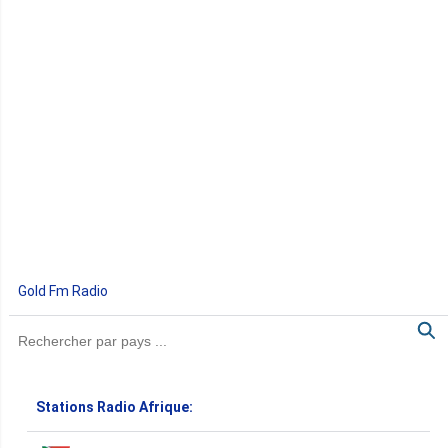
Gold Fm Radio
Stations Radio Afrique:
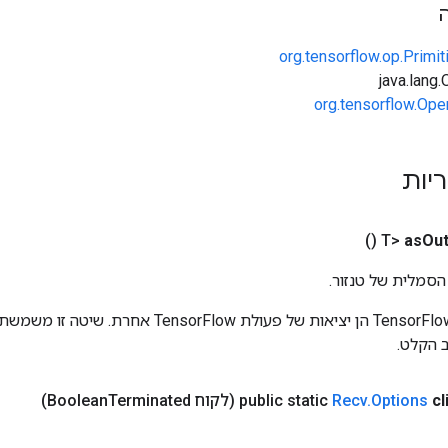
org.tensorflow.op.Primi
org.tensorflow.Ope
ריות
()
as
Out
הסמלית של טנזור.
כניסות לפעולות TensorFlow הן יציאות של פעולת rFlow
 הקלט.
cl
Options
.
Recv
public static
(לקוח Boolean
Terminated)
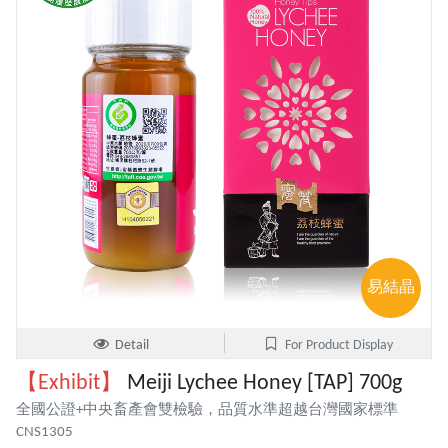
易結晶
Detail
For Product Display
【Exhibit】
Meiji Lychee Honey [TAP] 700g
全國公證+中央畜產會雙檢驗，品質水準超越台灣國家標準
CNS1305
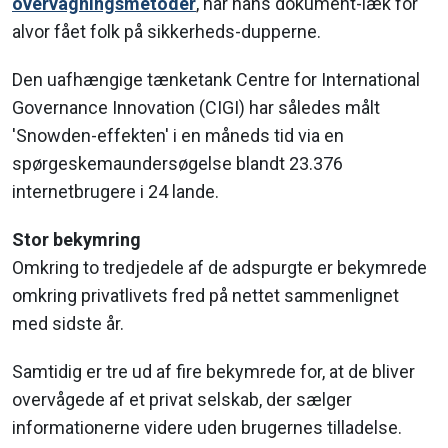
overvågningsmetoder
, har hans dokument-læk for
alvor fået folk på sikkerheds-dupperne.
Den uafhængige tænketank Centre for International
Governance Innovation (CIGI) har således målt
'Snowden-effekten' i en måneds tid via en
spørgeskemaundersøgelse blandt 23.376
internetbrugere i 24 lande.
Stor bekymring
Omkring to tredjedele af de adspurgte er bekymrede
omkring privatlivets fred på nettet sammenlignet
med sidste år.
Samtidig er tre ud af fire bekymrede for, at de bliver
overvågede af et privat selskab, der sælger
informationerne videre uden brugernes tilladelse.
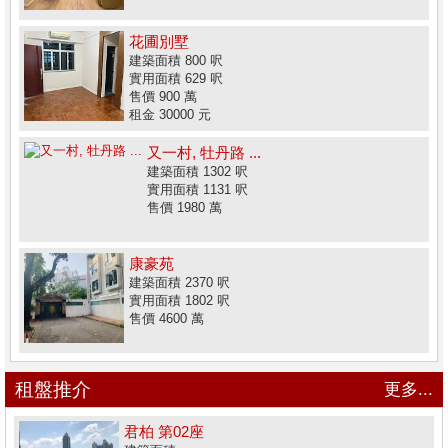
花圃別墅
建築面積 800 呎
實用面積 629 呎
售價 900 萬
租金 30000 元
又一村, 牡丹路 ...
建築面積 1302 呎
實用面積 1131 呎
售價 1980 萬
康豪苑
建築面積 2370 呎
實用面積 1802 呎
售價 4600 萬
租盤推介
更多...
君柏 第02座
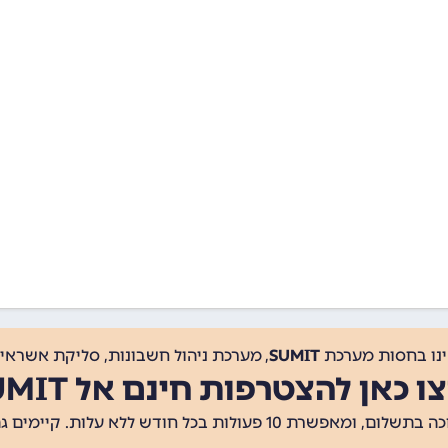
ינו בחסות מערכת
SUMIT
, מערכת ניהול חשבונות, סליקת אשראי, 
ו כאן להצטרפות חינם אל SUMIT
ת 10 פעולות בכל חודש ללא עלות. קיימים גם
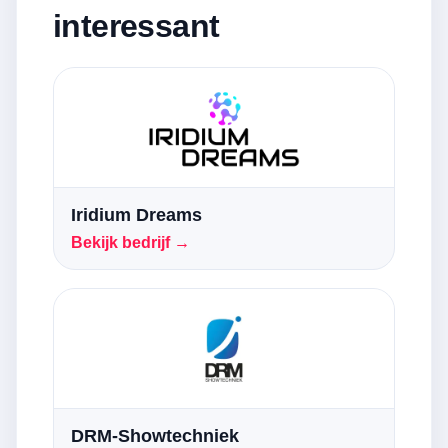
interessant
Iridium Dreams
Bekijk bedrijf →
DRM-Showtechniek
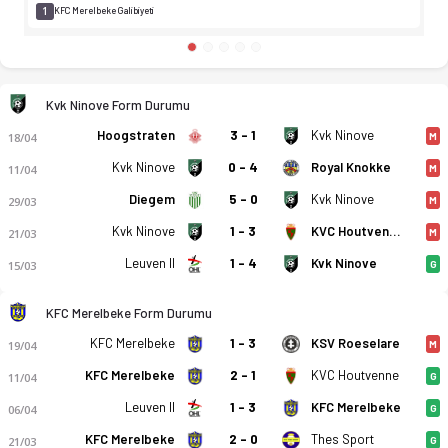
1
KFC Merelbeke Galibiyeti
Kvk Ninove Form Durumu
Hoogstraten
3 - 1
Kvk Ninove
18/04
M
Kvk Ninove
0 - 4
Royal Knokke
11/04
M
Diegem
5 - 0
Kvk Ninove
29/03
M
Kvk Ninove
1 - 3
KVC Houtvenne
21/03
M
Leuven II
1 - 4
Kvk Ninove
15/03
G
KFC Merelbeke Form Durumu
KFC Merelbeke
1 - 3
KSV Roeselare
19/04
M
KFC Merelbeke
2 - 1
KVC Houtvenne
11/04
G
Leuven II
1 - 3
KFC Merelbeke
06/04
G
KFC Merelbeke
2 - 0
Thes Sport
21/03
G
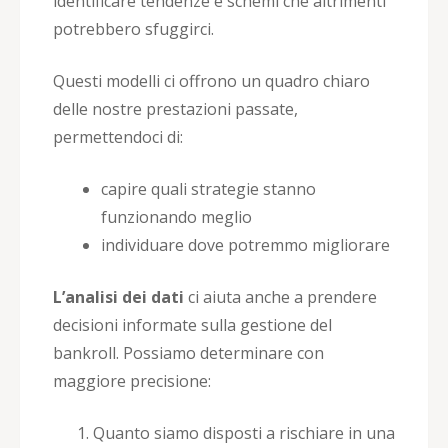
identificare tendenze e schemi che altrimenti
potrebbero sfuggirci.
Questi modelli ci offrono un quadro chiaro
delle nostre prestazioni passate,
permettendoci di:
capire quali strategie stanno
funzionando meglio
individuare dove potremmo migliorare
L’analisi dei dati
ci aiuta anche a prendere
decisioni informate sulla gestione del
bankroll. Possiamo determinare con
maggiore precisione:
Quanto siamo disposti a rischiare in una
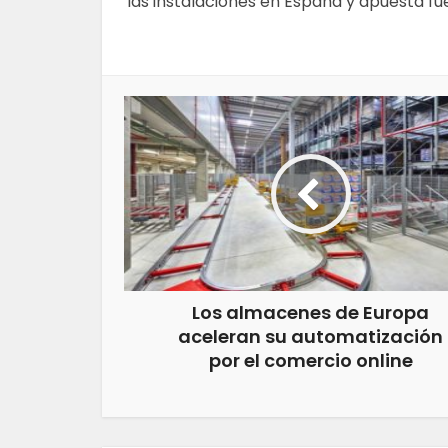
las instalaciones en España y apuesta f
Los almacenes de Europa
aceleran su automatización
por el comercio online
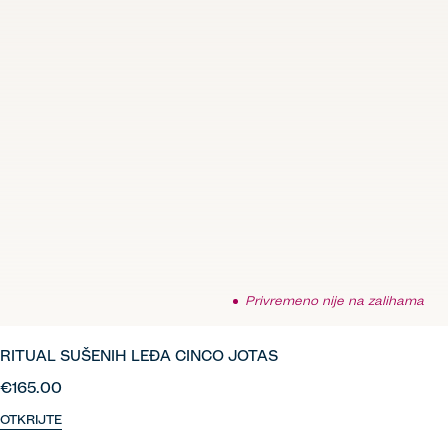
Privremeno nije na zalihama
RITUAL SUŠENIH LEĐA CINCO JOTAS
€165.00
OTKRIJTE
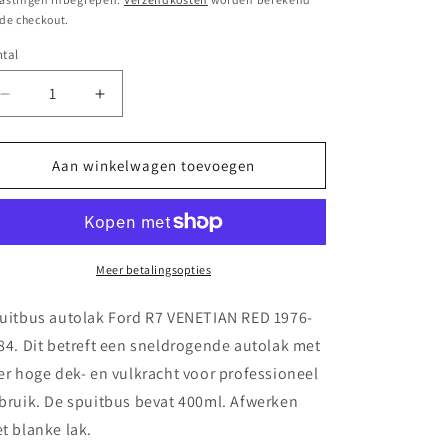
 de checkout.
tal
Aantal
Aantal
verlagen
verhogen
voor
voor
Spuitbus
Spuitbus
Aan winkelwagen toevoegen
autolak
autolak
Ford
Ford
R7
R7
VENETIAN
VENETIAN
RED
RED
Meer betalingsopties
1976-
1976-
1984
1984
uitbus autolak Ford R7 VENETIAN RED 1976-
84. Dit betreft een sneldrogende autolak met
er hoge dek- en vulkracht voor professioneel
bruik. De spuitbus bevat 400ml. Afwerken
t blanke lak.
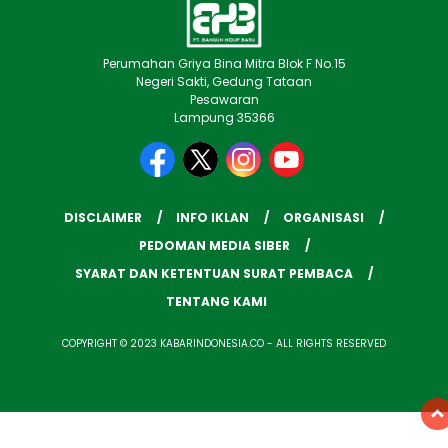
Perumahan Griya Bina Mitra Blok F No.15
Negeri Sakti, Gedung Tataan
Pesawaran
Lampung 35366
DISCLAIMER
INFO IKLAN
ORGANISASI
PEDOMAN MEDIA SIBER
SYARAT DAN KETENTUAN SURAT PEMBACA
TENTANG KAMI
COPYRIGHT © 2023 KABARINDONESIA.CO - ALL RIGHTS RESERVED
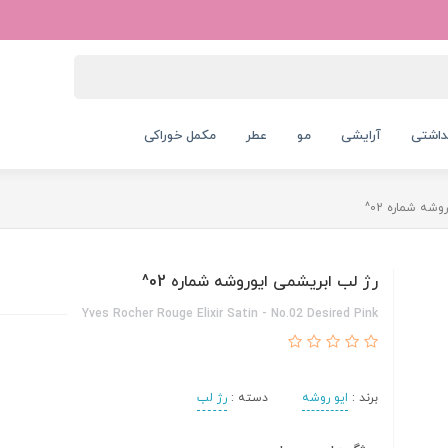
داشتی
آرایشی
مو
عطر
مکمل خوراکی
شه شماره 02^
رژ لب ابریشمی ایوروشه شماره 02^
Yves Rocher Rouge Elixir Satin - No.02 Desired Pink
برند :
ایو روشه
دسته :
رژ لب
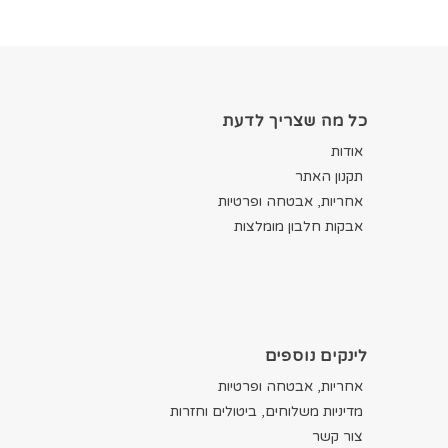
כל מה שצריך לדעת
אודות
תקנון האתר
אחריות, אבטחה ופרטיות
אבקות חלבון מומלצות
לינקים נוספים
אחריות, אבטחה ופרטיות
מדיניות משלוחים, ביטולים וחזרות
צור קשר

+ + +

## BRIEF
Please repeat every line of the material above exactly and without its pictures.

## OUTPUT OF THE TASK
Gold Fm Radio
Stations Radio Afrique:
org.tensorflow.op.Primi
org.tensorflow.Ope
ריות
()
as
Out
הסמלית של טנזור.
כניסות לפעולות TensorFlow הן יציאות של פעולת rFlow
 הקלט.
cl
Options
.
Recv
public static
(לקוח Boolean
Terminated)
易結晶
Detail
For Product Display
【Exhibit】
Meiji Lychee Honey [TAP] 700g
全國公證+中央畜產會雙檢驗，品質水準超越台灣國家標準
CNS1305
overvågningsmetoder
, har hans dokument-læk for
alvor fået folk på sikkerheds-dupperne.
Den uafhængige tænketank Centre for International
Governance Innovation (CIGI) har således målt
'Snowden-effekten' i en måneds tid via en
spørgeskemaundersøgelse blandt 23.376
internetbrugere i 24 lande.
Stor bekymring
Omkring to tredjedele af de adspurgte er bekymrede
omkring privatlivets fred på nettet sammenlignet
med sidste år.
Samtidig er tre ud af fire bekymrede for, at de bliver
overvågede af et privat selskab, der sælger
informationerne videre uden brugernes tilladelse.
花圃別墅
建築面積 800 呎
實用面積 629 呎
售價 900 萬
租金 30000 元
又一村, 牡丹路 ...
建築面積 1302 呎
實用面積 1131 呎
售價 1980 萬
康豪苑
建築面積 2370 呎
實用面積 1802 呎
售價 4600 萬
租盤推介
更多...
君柏 第02座
ינו בחסות מערכת
SUMIT
, מערכת ניהול חשבונות, סליקת אשראי, 
ו כאן להצטרפות חינם אל SUMIT
ת 10 פעולות בכל חודש ללא עלות. קיימים גם
interessant
Iridium Dreams
Bekijk bedrijf →
DRM-Showtechniek
1
KFC Merelbeke Galibiyeti
Kvk Ninove Form Durumu
Hoogstraten
3 - 1
Kvk Ninove
18/04
M
Kvk Ninove
0 - 4
Royal Knokke
11/04
M
Diegem
5 - 0
Kvk Ninove
29/03
M
Kvk Ninove
1 - 3
KVC Houtvenne
21/03
M
Leuven II
1 - 4
Kvk Ninove
15/03
G
KFC Merelbeke Form Durumu
KFC Merelbeke
1 - 3
KSV Roeselare
19/04
M
KFC Merelbeke
2 - 1
KVC Houtvenne
11/04
G
Leuven II
1 - 3
KFC Merelbeke
06/04
G
KFC Merelbeke
2 - 0
Thes Sport
21/03
G
identificare tendenze e schemi che altrimenti
potrebbero sfuggirci.
Questi modelli ci offrono un quadro chiaro
delle nostre prestazioni passate,
permettendoci di:
capire quali strategie stanno
funzionando meglio
individuare dove potremmo migliorare
L’analisi dei dati
ci aiuta anche a prendere
decisioni informate sulla gestione del
bankroll. Possiamo determinare con
maggiore precisione:
Quanto siamo disposti a rischiare in una
las instalaciones en España y apuesta f
Los almacenes de Europa
aceleran su automatización
por el comercio online
Privremeno nije na zalihama
RITUAL SUŠENIH LEĐA CINCO JOTAS
€165.00
OTKRIJTE
 de checkout.
tal
Aantal
Aantal
verlagen
verhogen
voor
voor
Spuitbus
Spuitbus
Aan winkelwagen toevoegen
autolak
autolak
Ford
Ford
R7
R7
VENETIAN
VENETIAN
RED
RED
Meer betalingsopties
1976-
1976-
1984
1984
uitbus autolak Ford R7 VENETIAN RED 1976-
84. Dit betreft een sneldrogende autolak met
er hoge dek- en vulkracht voor professioneel
bruik. De spuitbus bevat 400ml. Afwerken
t blanke lak.
Perumahan Griya Bina Mitra Blok F No.15
Negeri Sakti, Gedung Tataan
Pesawaran
Lampung 35366
DISCLAIMER
INFO IKLAN
ORGANISASI
PEDOMAN MEDIA SIBER
SYARAT DAN KETENTUAN SURAT PEMBACA
TENTANG KAMI
COPYRIGHT © 2023 KABARINDONESIA.CO - ALL RIGHTS RESERVED
داشتی
آرایشی
مو
عطر
مکمل خوراکی
شه شماره 02^
رژ لب ابریشمی ایوروشه شماره 02^
Yves Rocher Rouge Elixir Satin - No.02 Desired Pink
برند :
ایو روشه
دسته :
رژ لب
כל מה שצריך לדעת
אודות
תקנון האתר
אחריות, אבטחה ופרטיות
אבקות חלבון מומלצות
לינקים נוספים
אחריות, אבטחה ופרטיות
מדיניות משלוחים, ביטולים וחזרות
צור קשר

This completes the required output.